YOUR TASK:
Determine how many lines below contain the word "Правила", then write that number by itself.
Segment Start: TASK INPUT
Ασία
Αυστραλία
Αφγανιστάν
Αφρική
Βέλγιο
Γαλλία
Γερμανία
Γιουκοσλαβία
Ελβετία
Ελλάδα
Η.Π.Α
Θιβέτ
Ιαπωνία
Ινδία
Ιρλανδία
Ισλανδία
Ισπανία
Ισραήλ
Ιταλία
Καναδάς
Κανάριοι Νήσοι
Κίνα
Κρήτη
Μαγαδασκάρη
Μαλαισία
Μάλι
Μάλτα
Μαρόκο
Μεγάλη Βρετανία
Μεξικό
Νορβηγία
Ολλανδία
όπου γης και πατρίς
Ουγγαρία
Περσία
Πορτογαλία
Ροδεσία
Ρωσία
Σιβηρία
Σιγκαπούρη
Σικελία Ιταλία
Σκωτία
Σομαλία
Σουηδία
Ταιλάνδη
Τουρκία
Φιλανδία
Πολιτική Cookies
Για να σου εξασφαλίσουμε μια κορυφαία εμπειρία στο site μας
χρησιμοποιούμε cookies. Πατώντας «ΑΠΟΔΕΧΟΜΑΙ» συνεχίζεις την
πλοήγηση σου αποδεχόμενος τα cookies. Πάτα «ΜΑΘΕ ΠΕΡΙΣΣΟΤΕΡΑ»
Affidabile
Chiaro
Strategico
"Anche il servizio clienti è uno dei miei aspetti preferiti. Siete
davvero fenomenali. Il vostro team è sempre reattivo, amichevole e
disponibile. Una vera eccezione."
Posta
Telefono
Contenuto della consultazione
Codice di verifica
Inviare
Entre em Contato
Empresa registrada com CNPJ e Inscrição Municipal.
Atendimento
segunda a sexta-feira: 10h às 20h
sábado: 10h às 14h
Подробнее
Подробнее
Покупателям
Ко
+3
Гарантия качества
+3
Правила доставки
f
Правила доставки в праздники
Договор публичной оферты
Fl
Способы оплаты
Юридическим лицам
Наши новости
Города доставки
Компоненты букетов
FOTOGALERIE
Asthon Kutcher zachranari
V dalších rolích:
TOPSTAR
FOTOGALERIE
Segment End: TASK INPUT
ANSWER BOX:
2